Addai67 wrote...
Well... do you?
I don't know, I've never played or read about him. That's the point, though, it feels like a
gamble with the paradigm CDP has set up. I can get into a pure "third person" game, such as Devil May Cry or Assassin's Creed, and can obviously get into a more "first person" game, like Mass Effect or Dragon Age, but a hybrid of the two? I couldn't know without playing it, but to play it I have to buy it, but to buy it I have to know if I'll enjoy it...
That is really the major effect of being able to create your own character to me: you know, at the very least, that you'll enjoy the character you are playing, because it's yours. The story might not interest you, the controls might be unwiedly, there might be some bugs and framerate issues and all sorts of other setbacks - but your character is still going to be pretty damn awesome.

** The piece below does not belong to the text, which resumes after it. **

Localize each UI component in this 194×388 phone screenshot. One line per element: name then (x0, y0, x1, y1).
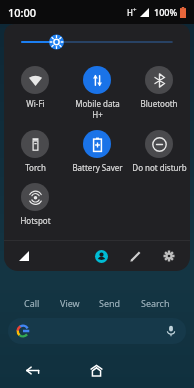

Though I suppose it still goes back to the fact that the character already has a past rather than simply not being able to change his appearance, gender, or race. If I was forced to play as "Geralt," but was introduced to him similarly as I was Hawke (despite being able to customize Hawke's appearance and gender), then that would not feel as restricting and thus like less of a gamble.
Unlike those who squabble over $5 DLC, I can see the time:money value of just about any video game when compared to just about any other medium of entertainment (save for perhaps Netflix), so even if I only get ten or twenty hours out of the game before abandoning it - which would likely be the worst case scenario - I would still have gotten my money's worth. That said, I don't agree with the design philosophy, the defined-character-as-open-protagonist motif, or the theme and tone set by the game's predecessor or at the very least set by it's surface (dark and gritty = sex and violence).